BOG @ JOWO 2018 @ FOIS 2018part of the Joint Ontology Workshops (JOWO 2018) on September 19-21, 2018 in Cape Town, South Africa |
As ontologies are adopted by new practitioners and as they grow in size, bad ontologies become an increasingly common reality. Bad ontologies may be inconsistent, have unwanted consequences, be ridden with anti-patterns. In general, bad ontologies present design mistakes that make their use and maintenance problematic or impossible.

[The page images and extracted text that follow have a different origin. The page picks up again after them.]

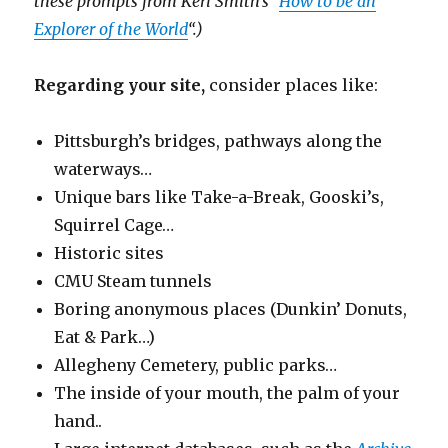
these prompts from Keri Smith’s “
How to be an
Explorer of the World
“.)
Regarding your site,
consider places like:
Pittsburgh’s bridges, pathways along the
waterways…
Unique bars like Take-a-Break, Gooski’s,
Squirrel Cage…
Historic sites
CMU Steam tunnels
Boring anonymous places (Dunkin’ Donuts,
Eat & Park…)
Allegheny Cemetery, public parks…
The inside of your mouth, the palm of your
hand..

Programming engineers have had access for some time to debuggers to help identify unwanted results and linters to identify stylistic errors and suspicious constructs.
Researchers in ontology engineering have actively been working on engineering methods to assist in the repair of erroneous ontologies: diagnostic, explanation, anti-pattern detection, etc. This workshop aims to discuss every topic related to bad ontologies, including the current techniques for repairing bad ontologies, and benchmarks of bad ontologies for evaluating repairing methods.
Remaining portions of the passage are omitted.